Alpaca maintains a set of prompts, along with responses to those
prompts from a collection of LLMs. It evaluates models based on
average response preference. To establish preference, it first
designates one LLM as a "baseline." For every other model _m_, and
every prompt _p_, it presents the baselines response to _p_ and _m_'s
response to _p_ to a judge. The judge determines which response better
addresses the prompt, assigning a "win" to the preferred model. Alpaca
[ranks models](https://tatsu-lab.github.io/alpaca_eval/) based on
their win percentage.

An alternative view on model comparison is presented here. Using IRT,
models are ranked based on their latent ability, and questions are
ranked based on latent difficulty and discrimination. These values
come from the posterior of a fitted 2PL IRT model. From this
perspective, a model's answer to a question is "correct" if a judge
feels it is better than the baseline.

This Space is a work in progress.
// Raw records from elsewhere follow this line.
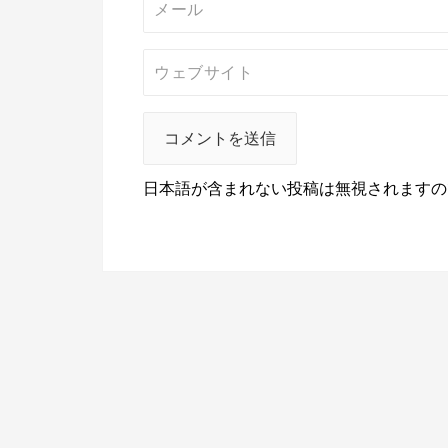
日本語が含まれない投稿は無視されますの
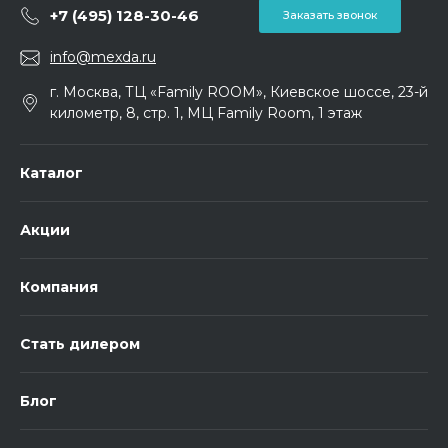
+7 (495) 128-30-46
Заказать звонок
info@mexda.ru
г. Москва, ТЦ «Family ROOM», Киевское шоссе, 23-й
километр, 8, стр. 1, МЦ Family Room, 1 этаж
Каталог
Акции
Компания
Стать дилером
Блог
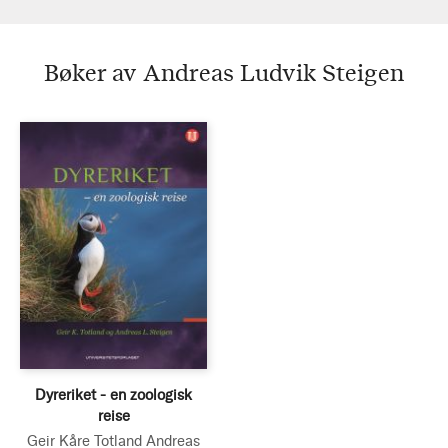
Bøker av Andreas Ludvik Steigen
Dyreriket - en zoologisk
reise
Geir Kåre Totland
Andreas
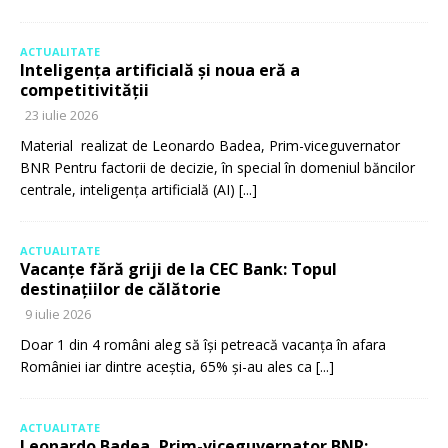
ACTUALITATE
Inteligența artificială și noua eră a
competitivității
23 iulie 2026
Material realizat de Leonardo Badea, Prim-viceguvernator
BNR Pentru factorii de decizie, în special în domeniul băncilor
centrale, inteligența artificială (AI)
[...]
ACTUALITATE
Vacanțe fără griji de la CEC Bank: Topul
destinațiilor de călătorie
9 iulie 2026
Doar 1 din 4 români aleg să își petreacă vacanța în afara
României iar dintre aceștia, 65% și-au ales ca
[...]
ACTUALITATE
Leonardo Badea, Prim-viceguvernator BNR:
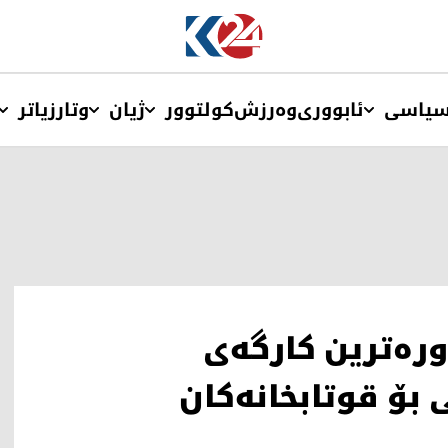
یاسی
ئابووری
وەرزش
کولتوور
ژیان
وتار
زیاتر
ورەترین کارگەی
بۆ قوتابخانەکان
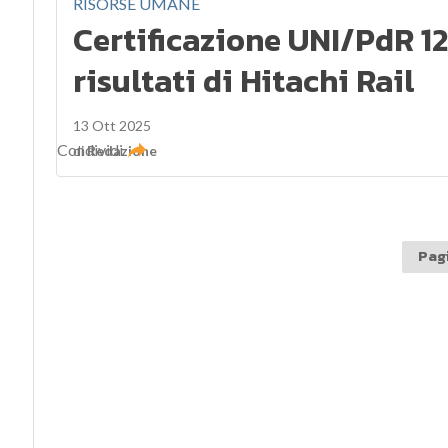
RISORSE UMANE
Certificazione UNI/PdR 125
risultati di Hitachi Rail
13 Ott 2025
Condividi
di
Redazione
Pagi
Comments and suggestions are
welcome; please use the Community for doing so. Resources:

* Parameters were estimated using Stan, following
  [this](https://mc-stan.org/users/documentation/case-studies/tutorial_twopl.html)
  tutorial.

* Code for parsing Alpaca, running Stan, and transforming the output
  can be found [here](https://github.com/jerome-white/alpaca-bda). See
  `bin/item-response.sh` for the workflow overview.

* Transformed data, including Stan sample `__` variables.